Task prompt – I would like every line of the records below that contains the word "征程赶超" copied.

Items from a data source:
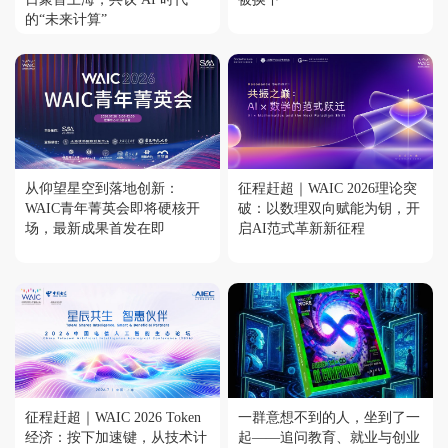
的“未来计算”
从仰望星空到落地创新：
征程赶超｜WAIC 2026理论突
WAIC青年菁英会即将硬核开
破：以数理双向赋能为钥，开
场，最新成果首发在即
启AI范式革新新征程
征程赶超｜WAIC 2026 Token
一群意想不到的人，坐到了一
经济：按下加速键，从技术计
起——追问教育、就业与创业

Result of the task –
征程赶超｜WAIC 2026理论突
征程赶超｜WAIC 2026 Token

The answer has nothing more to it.